• MATERIAL FOR THIS TASK:
◆ ◆ ◆

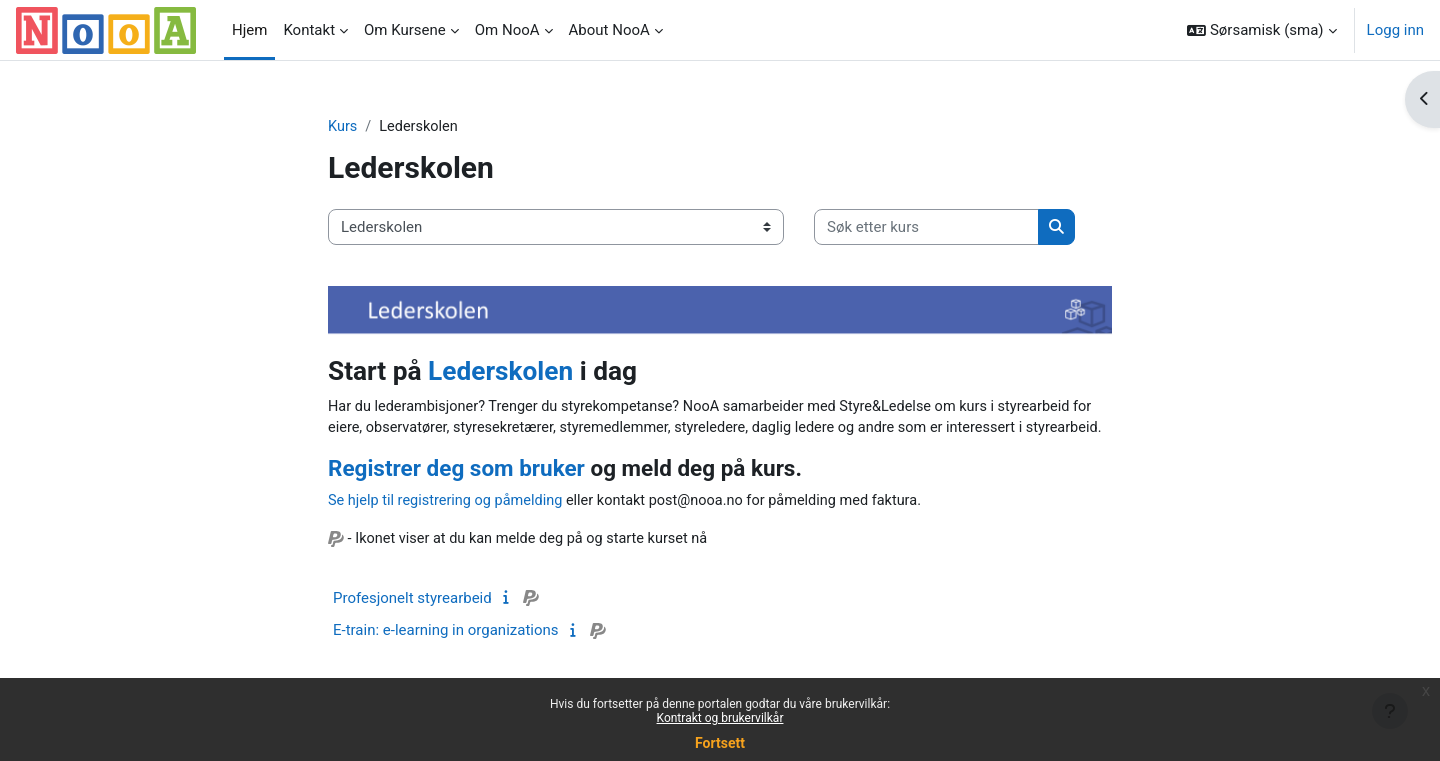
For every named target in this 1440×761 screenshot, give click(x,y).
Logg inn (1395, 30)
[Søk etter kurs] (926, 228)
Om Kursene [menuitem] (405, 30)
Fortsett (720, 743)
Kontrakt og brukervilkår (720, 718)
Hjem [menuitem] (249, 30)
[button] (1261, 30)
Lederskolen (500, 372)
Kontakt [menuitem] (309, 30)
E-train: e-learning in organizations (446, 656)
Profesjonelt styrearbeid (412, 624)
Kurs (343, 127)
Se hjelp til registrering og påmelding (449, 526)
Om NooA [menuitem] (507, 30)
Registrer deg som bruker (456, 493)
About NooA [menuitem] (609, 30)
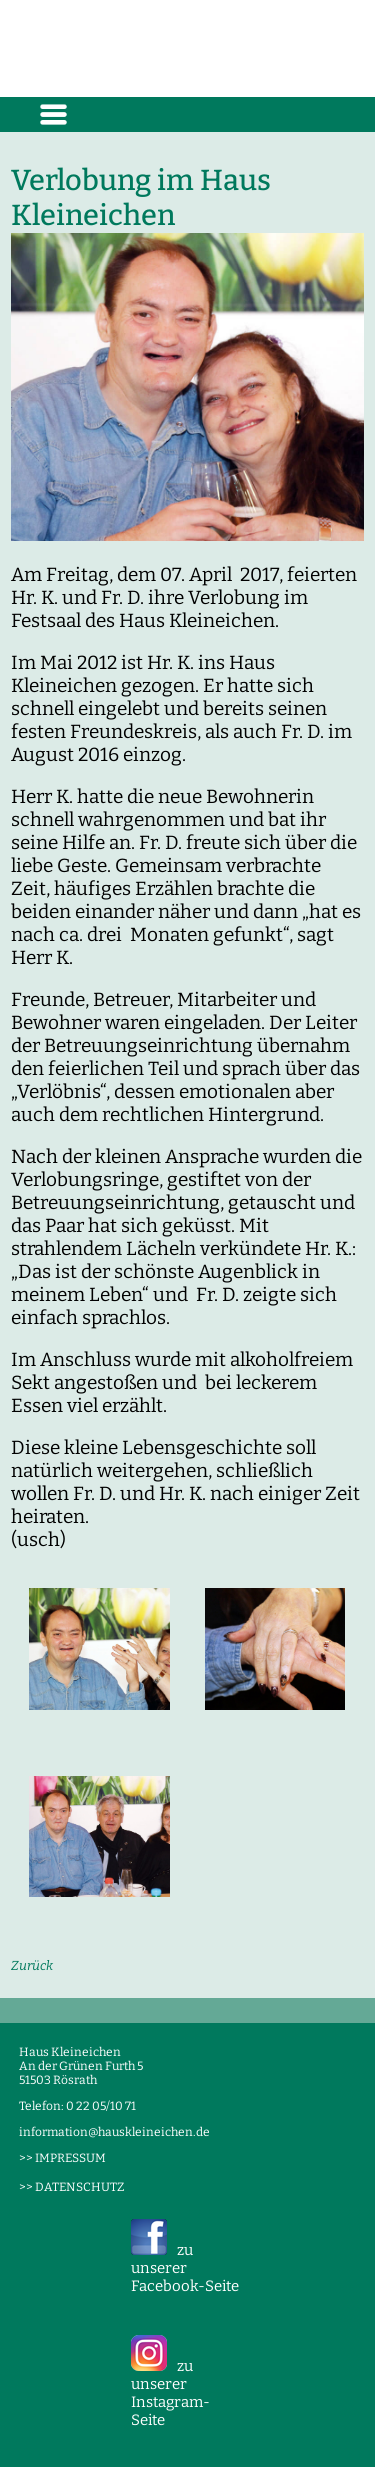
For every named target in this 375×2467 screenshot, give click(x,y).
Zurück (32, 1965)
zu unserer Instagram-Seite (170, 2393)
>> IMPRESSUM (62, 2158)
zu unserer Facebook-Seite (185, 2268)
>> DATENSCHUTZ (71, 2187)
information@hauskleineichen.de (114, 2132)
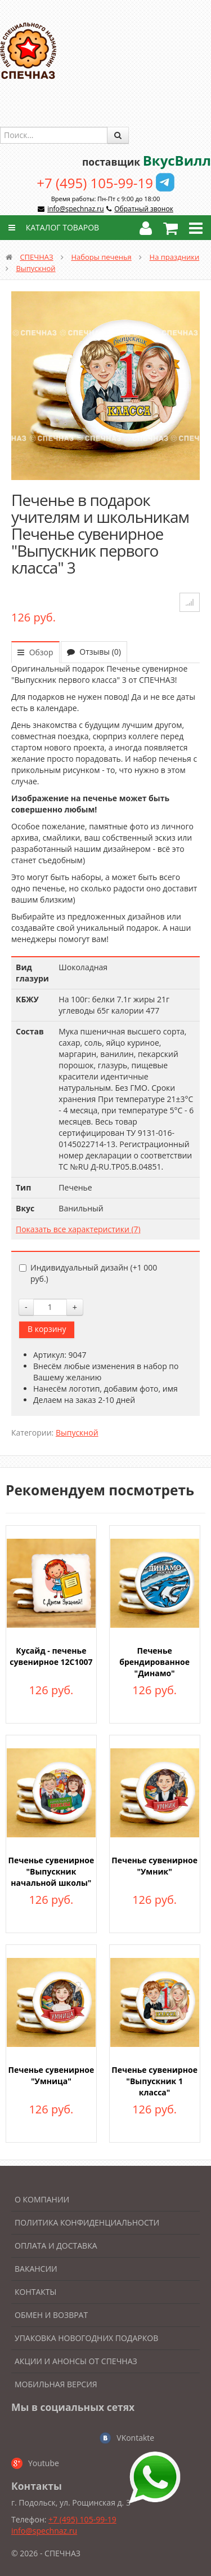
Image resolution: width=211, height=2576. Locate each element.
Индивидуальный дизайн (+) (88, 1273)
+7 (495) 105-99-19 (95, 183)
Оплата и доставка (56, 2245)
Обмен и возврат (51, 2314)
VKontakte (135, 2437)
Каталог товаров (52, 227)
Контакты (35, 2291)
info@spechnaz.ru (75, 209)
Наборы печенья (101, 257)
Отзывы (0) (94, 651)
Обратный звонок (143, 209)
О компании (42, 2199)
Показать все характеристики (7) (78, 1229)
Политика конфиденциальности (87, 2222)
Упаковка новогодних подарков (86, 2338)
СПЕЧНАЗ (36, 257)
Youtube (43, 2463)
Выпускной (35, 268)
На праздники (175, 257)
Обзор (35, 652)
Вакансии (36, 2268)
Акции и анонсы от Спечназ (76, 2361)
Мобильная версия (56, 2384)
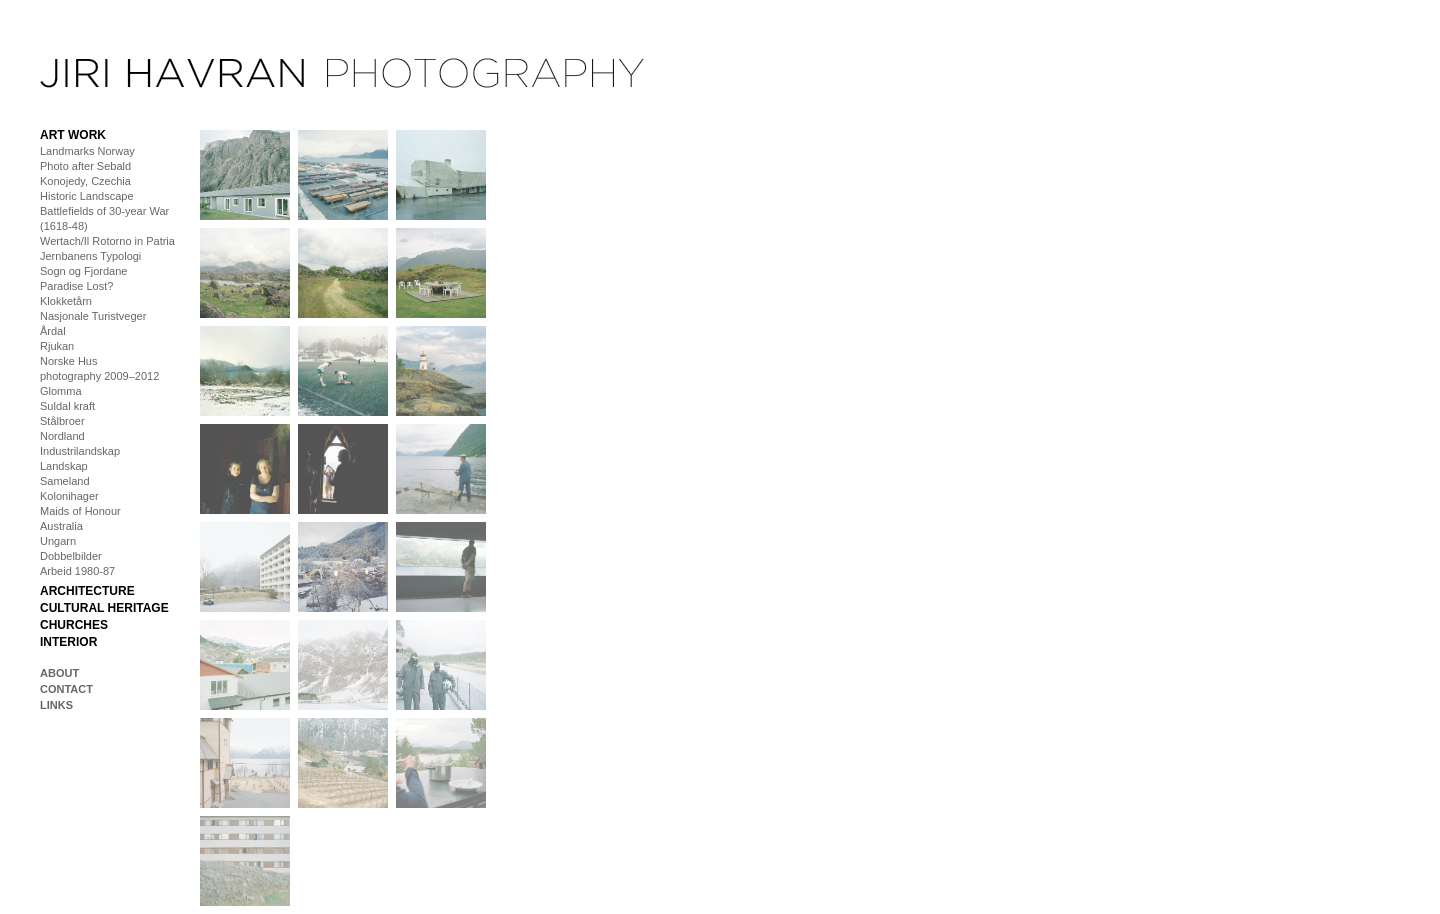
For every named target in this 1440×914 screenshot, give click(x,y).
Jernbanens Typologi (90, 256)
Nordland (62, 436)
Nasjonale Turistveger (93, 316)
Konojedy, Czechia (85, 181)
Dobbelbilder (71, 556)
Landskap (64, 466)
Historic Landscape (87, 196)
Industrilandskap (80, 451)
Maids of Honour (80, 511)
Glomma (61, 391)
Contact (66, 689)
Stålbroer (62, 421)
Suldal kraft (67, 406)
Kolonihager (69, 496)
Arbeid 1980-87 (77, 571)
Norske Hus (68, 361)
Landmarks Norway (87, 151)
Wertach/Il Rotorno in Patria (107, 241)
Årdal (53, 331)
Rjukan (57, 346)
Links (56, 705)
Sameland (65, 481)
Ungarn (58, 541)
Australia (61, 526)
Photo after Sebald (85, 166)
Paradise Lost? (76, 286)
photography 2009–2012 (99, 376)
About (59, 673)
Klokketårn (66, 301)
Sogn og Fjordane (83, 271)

◆ ◆ ◆

Go through the material above and copy each line that holds the string "NooA".

• FINAL ANSWER:
Om NooA [menuitem] (507, 30)
About NooA [menuitem] (609, 30)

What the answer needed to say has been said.